The coin was not delivered,
That young seraph, Cuchulain, walked about like a person who was
strange to himself. He was not tormented: he was angry. He frowned,
he cogitated and fumed. He drew one golden curl through his fingers
until it was lank and drooping; save the end only, that was still a
ripple of gold. He put the end in his mouth and strode moodily chewing
it. And every day his feet turned in the same direction—down the long
entrance boulevard, through the mighty gates, along the strip of carved
slabs, to that piled wilderness where Rhadamanthus sat monumentally.
Here delicately he went, sometimes with a hand outstretched to help his
foothold, standing for a space to think ere he jumped to a further
rock, balancing himself for a moment ere he leaped again. So he would
come to stand and stare gloomily upon the judge.
He would salute gravely, as was meet, and say, "God bless the work";
but Rhadamanthus never replied, save by a nod, for he was very busy.

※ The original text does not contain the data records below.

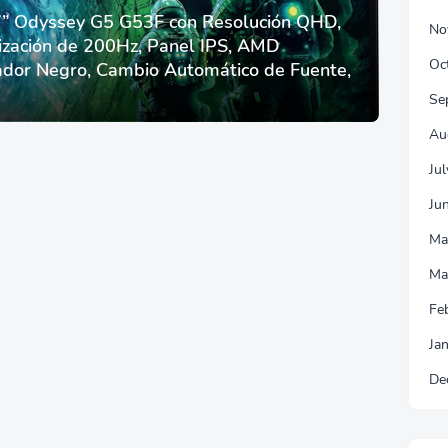
 Odyssey G5 G53F con Resolución QHD,
No
ización de 200Hz, Panel IPS, AMD
Oc
dor Negro, Cambio Automático de Fuente,
Se
Au
Ju
Ju
Ma
Ma
Fe
Ja
De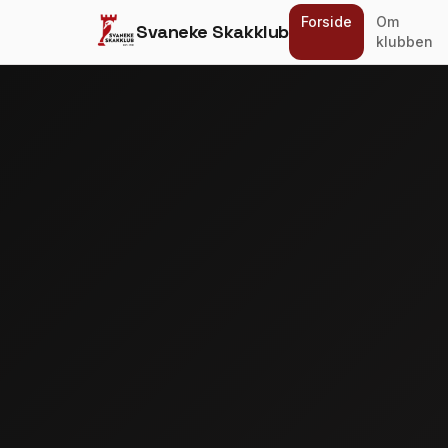
Forside
Om
Svaneke Skakklub
klubben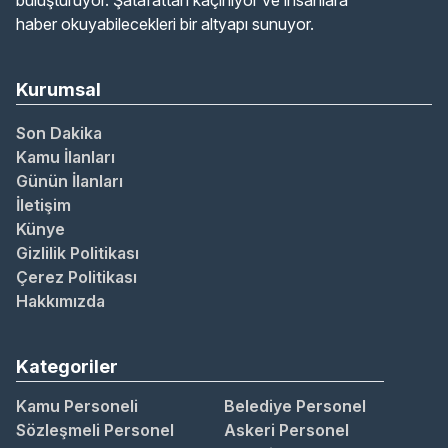
buluşturuyor. Şatafattan kaçınıyor ve insanlara
haber okuyabilecekleri bir altyapı sunuyor.
Kurumsal
Son Dakika
Kamu İlanları
Günün İlanları
İletişim
Künye
Gizlilik Politikası
Çerez Politikası
Hakkımızda
Kategoriler
Kamu Personeli
Belediye Personel
Sözleşmeli Personel
Askeri Personel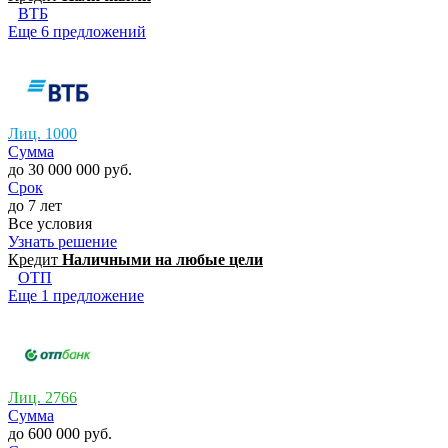
ВТБ
Еще 6 предложений
Лиц. 1000
Сумма
до 30 000 000 руб.
Срок
до 7 лет
Все условия
Узнать решение
Кредит
Наличными на любые цели
ОТП
Еще 1 предложение
Лиц. 2766
Сумма
до 600 000 руб.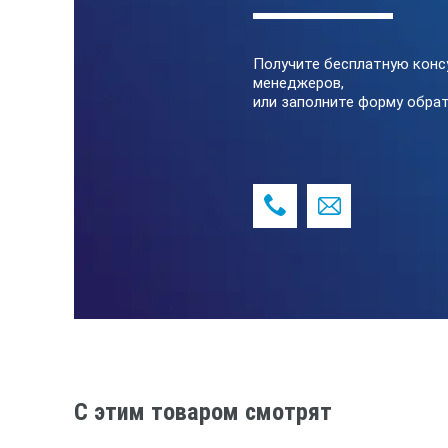
Возможно включение/отключение
Технические характеристи
Получите бесплатную конс
менеджеров,
или заполните форму обрат
Точность, мм
Дальность без отражателя, м
Дальность с отражателем, м
Время одиночного измерения, с
Ячеек памяти, шт
Диаметр лазерного пятна, мм/м
C этим товаром смотрят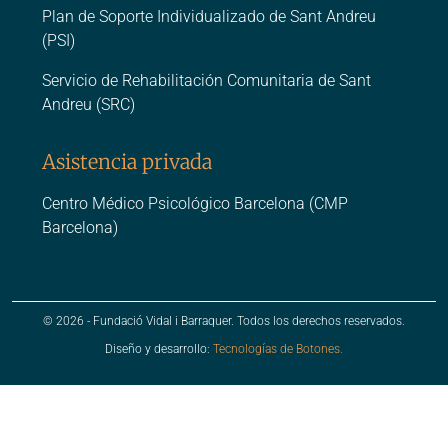
Plan de Soporte Individualizado de Sant Andreu
(PSI)
Servicio de Rehabilitación Comunitaria de Sant
Andreu (SRC)
Asistencia privada
Centro Médico Psicológico Barcelona (CMP
Barcelona)
© 2026 - Fundació Vidal i Barraquer. Todos los derechos reservados.
Diseño y desarrollo:
Tecnologías de Botones.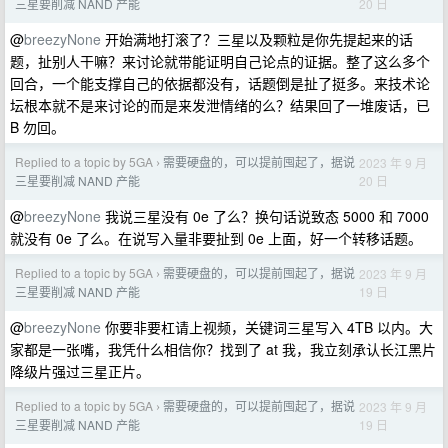
20 日
三星要削减 NAND 产能
@
breezyNone
开始满地打滚了？三星以及颗粒是你先提起来的话
题，扯别人干嘛？来讨论就带能证明自己论点的证据。整了这么多个
回合，一个能支撑自己的依据都没有，话题倒是扯了挺多。来技术论
坛根本就不是来讨论的而是来发泄情绪的么？结果回了一堆废话，已
B 勿回。
Replied to a topic by 5GA
需要硬盘的，可以提前囤起了，据说
2023 年 9 月
›
20 日
三星要削减 NAND 产能
@
breezyNone
我说三星没有 0e 了么？换句话说致态 5000 和 7000
就没有 0e 了么。在说写入量非要扯到 0e 上面，好一个转移话题。
Replied to a topic by 5GA
需要硬盘的，可以提前囤起了，据说
2023 年 9 月
›
19 日
三星要削减 NAND 产能
@
breezyNone
你要非要杠请上视频，关键词三星写入 4TB 以内。大
家都是一张嘴，我凭什么相信你？找到了 at 我，我立刻承认长江黑片
降级片强过三星正片。
Replied to a topic by 5GA
需要硬盘的，可以提前囤起了，据说
2023 年 9 月
›
19 日
三星要削减 NAND 产能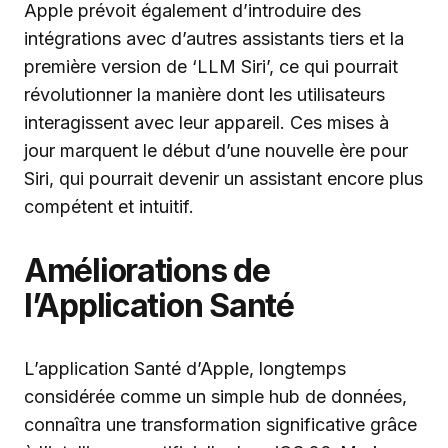
Apple prévoit également d’introduire des
intégrations avec d’autres assistants tiers et la
première version de ‘LLM Siri’, ce qui pourrait
révolutionner la manière dont les utilisateurs
interagissent avec leur appareil. Ces mises à
jour marquent le début d’une nouvelle ère pour
Siri, qui pourrait devenir un assistant encore plus
compétent et intuitif.
Améliorations de
l’Application Santé
L’application Santé d’Apple, longtemps
considérée comme un simple hub de données,
connaîtra une transformation significative grâce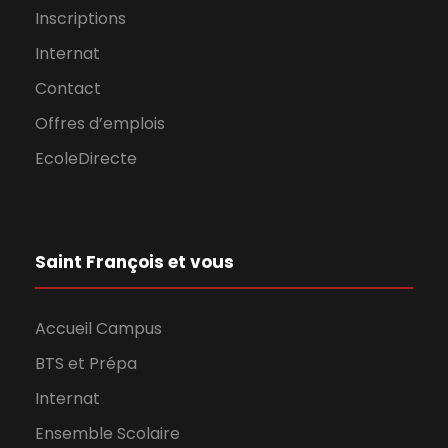
Inscriptions
Internat
Contact
Offres d’emplois
EcoleDirecte
Saint François et vous
Accueil Campus
BTS et Prépa
Internat
Ensemble Scolaire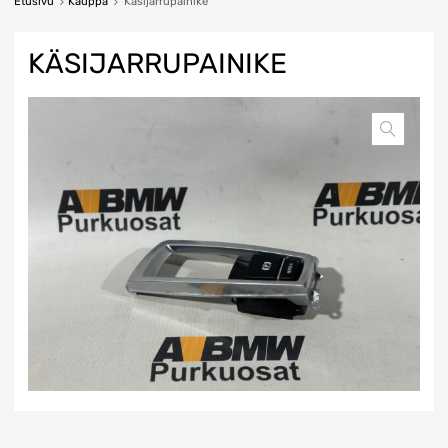
Etusivu
Kauppa
Käsijarrupainike
KÄSIJARRUPAINIKE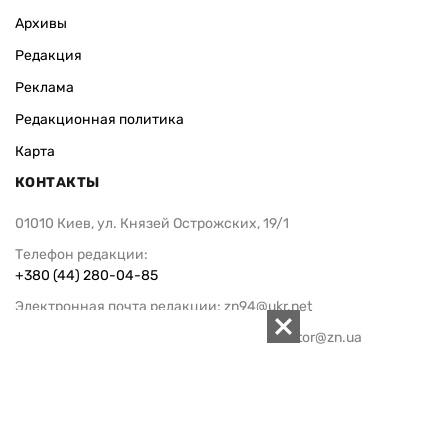
Архивы
Редакция
Реклама
Редакционная политика
Карта
КОНТАКТЫ
01010 Киев, ул. Князей Острожских, 19/1
Телефон редакции:
+380 (44) 280-04-85
Электронная почта редакции:
zn94@ukr.net
Электронная почта службы новостей:
editor@zn.ua
СОЦСЕТИ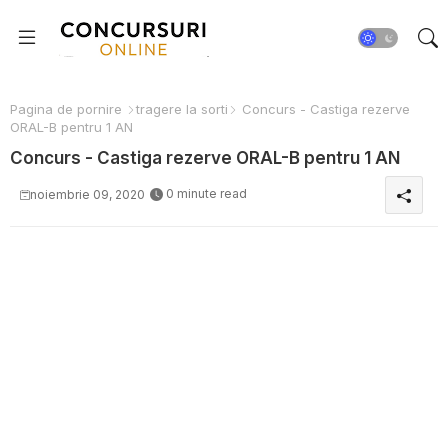
Pagina de pornire
tragere la sorti
Concurs - Castiga rezerve
ORAL-B pentru 1 AN
Concurs - Castiga rezerve ORAL-B pentru 1 AN
0 minute read
noiembrie 09, 2020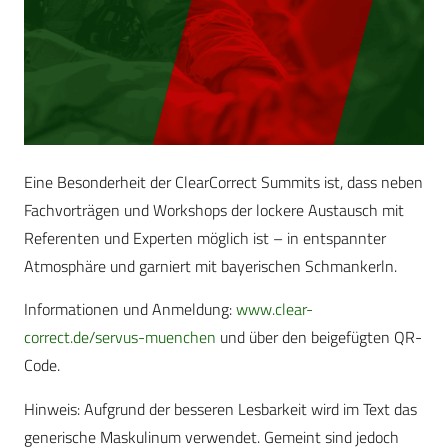
Eine Besonderheit der ClearCorrect Summits ist, dass neben
Fachvorträgen und Workshops der lockere Austausch mit
Referenten und Experten möglich ist – in entspannter
Atmosphäre und garniert mit bayerischen Schmankerln.
Informationen und Anmeldung:
www.clear-
correct.de/servus-muenchen
und über den beigefügten QR-
Code.
Hinweis: Aufgrund der besseren Lesbarkeit wird im Text das
generische Maskulinum verwendet. Gemeint sind jedoch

Yet the judge did observe him, and would sometimes heave ponderous lids
to where he stood, and so, for a few seconds, they regarded each other
in an interval of that unceasing business.
Sometimes for a minute or two the young seraph Cuchulain would look
from the judge to the judged as they crouched back or strained forward,
the good and the bad all in the same tremble of fear, all unknowing
which way their doom might lead. They did not look at each other.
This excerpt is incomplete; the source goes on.